On 10 April 2013, the Syrian Army launched an assault on the city targeting the southern areas. The Syrian armed targeted the city with artillery and rocket fire from barracks outside the city as they prepared to storm the city with heavy weapons. All roads leading in and out of the city were closed. The Syrian Army, accompanied by Hezbollah and pro-government militias, stormed the town and battled their way to the city center, forcing rebel forces to withdraw from the areas. 20 houses were destroyed and at least 45 people were killed in Sanamayn alone in what was described as a massacre by opposition activists. The town of Ghabagheb, north of Sanamayn, was also stormed. 16 rebels were killed in fighting in the two towns according to the Syrian Observatory for Human Rights. Some listed the death count in Sanamayn as high as 60.

Despite the operation, rebels would continue to have a presence in Sanamayn. More groups would emerge in the town with light and medium weapons. Although the rebels were present in multiple areas of the city, the Syrian government once again remained in control of the important military checkpoints and sites, such as the base of the 9th Division, and the roads passing through the city.

Two local councils would be formed by the opposition in rebel-held areas of the town. The first was announced in August 2013, and later joined the Union of Local Councils in Daraa Province. The second was announced in November, headed by Yassin al-Atmeh, and linked through connections with other Daraa councils to the Syrian Interim Government. Despite this, the rebel-held neighborhoods of Sanamayn were mainly reliant on the Syrian government for most public services, with the local councils only able to oversee the distributions of gifts and aid on certain occasions. Due to this, and to the fact that the number of opposition fighters in the city was very small, the rebels in Sanamayn failed to play a significant role in the Daraa Governorate campaign.

Skirmishes and clashes would take place between the two sides, with rebels launching attacks on the military and security sites, leading on occasion to escalations such as shelling.

In December 2015, four civilians were reportedly killed in the town due to shelling, although it could not be verified whether or not this came from the Syrian Army or rebels in the Southern Front targeting pro-government sites in the area.

In December 2015, the Syrian Army imposed a blockade on the rebel-held neighborhoods of Sanamayn in response for the factions carrying out an attack on a car carrying an officer and several soldiers. Negotiations took place between the Syrian Army and rebel factions resulting in a ceasefire between the two sides.

In December 2016, in response to the theft of government property by a corrupt leader of a rebel faction, the Syrian Army once again besieged the rebel-held neighborhoods of Sanamayn and pressed for a reconciliation agreement.
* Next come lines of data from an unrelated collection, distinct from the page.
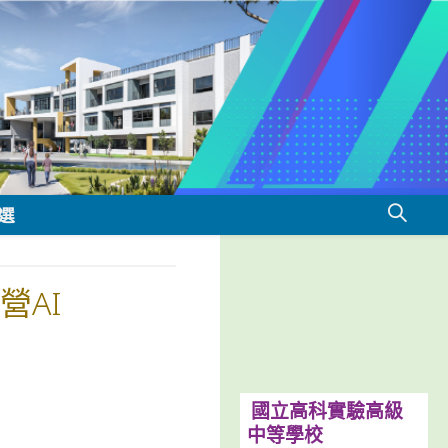
選
營AI
國立高科實驗高級
中等學校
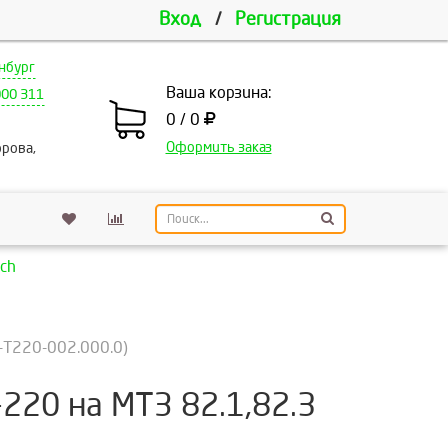
Вход
/
Регистрация
нбург
Ваша корзина:
000 311
0 / 0
Оформить заказ
рова,
ch
-T220-002.000.0)
220 на МТЗ 82.1,82.3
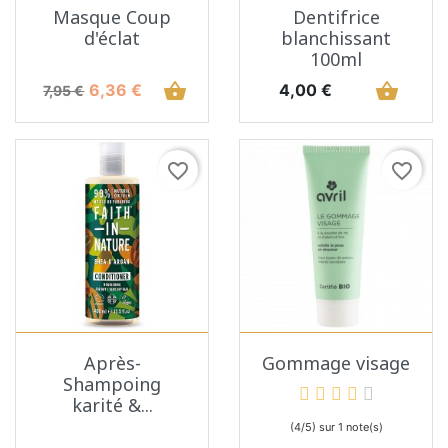
Masque Coup
Dentifrice
d'éclat
blanchissant
100ml
Prix de base
Prix
shopping_basket
Prix
shopping_basket
6,36 €
4,00 €
7,95 €
favorite_border
favorite_border
Après-
Gommage visage
Shampoing
karité &...
(4/5) sur 1 note(s)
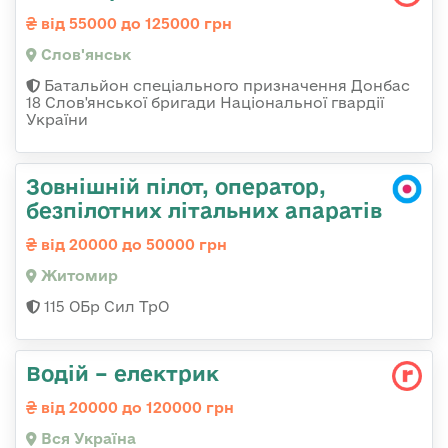
від 55000 до 125000 грн
Слов'янськ
Батальйон спеціального призначення Донбас
18 Слов'янської бригади Національної гвардії
України
Зовнішній пілот, оператор,
безпілотних літальних апаратів
від 20000 до 50000 грн
Житомир
115 ОБр Сил ТрО
Водій – електрик
від 20000 до 120000 грн
Вся Україна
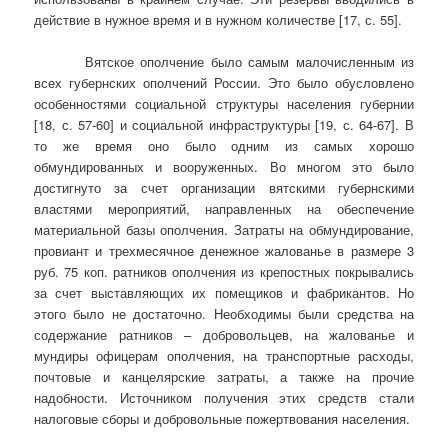
действие в нужное время и в нужном количестве [17, с. 55].
Вятское ополчение было самым малочисленным из
всех губернских ополчений России. Это было обусловлено
особенностями социальной структуры населения губернии
[18, с. 57-60] и социальной инфраструктуры [19, с. 64-67]. В
то же время оно было одним из самых хорошо
обмундированных и вооруженных. Во многом это было
достигнуто за счет организации вятскими губернскими
властями мероприятий, направленных на обеспечение
материальной базы ополчения. Затраты на обмундирование,
провиант и трехмесячное денежное жалованье в размере 3
руб. 75 коп. ратников ополчения из крепостных покрывались
за счет выставляющих их помещиков и фабрикантов. Но
этого было не достаточно. Необходимы были средства на
содержание ратников – добровольцев, на жалованье и
мундиры офицерам ополчения, на транспортные расходы,
почтовые и канцелярские затраты, а также на прочие
надобности. Источником получения этих средств стали
налоговые сборы и добровольные пожертвования населения.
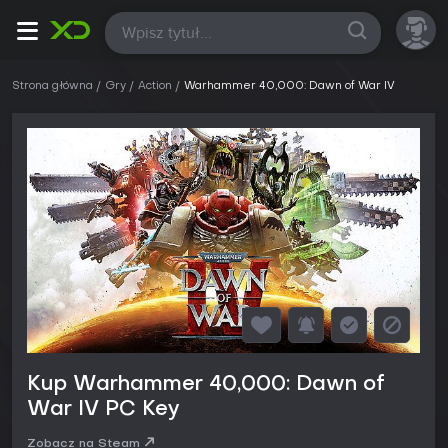
Wszystkie
Strona główna
Gry
Action
Warhammer 40,000: Dawn of War IV
Kup Warhammer 40,000: Dawn of
War IV PC Key
Zobacz na Steam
Under the terms, the rebels were to confiscate their weapons and pledge not to carry out any attacks, as well as join the regular forces or the Russian-led 5th corps. The rebels were divided on whether to negotiate or respond militarily to the Syrian Army's actions. During the siege, rebel fire from the Southern Front targeted government-held areas, leading to civilian casualties.

In the end, 510 people, including 150 rebels, accepted the reconciliation agreement, and Sanamayn came under full government control.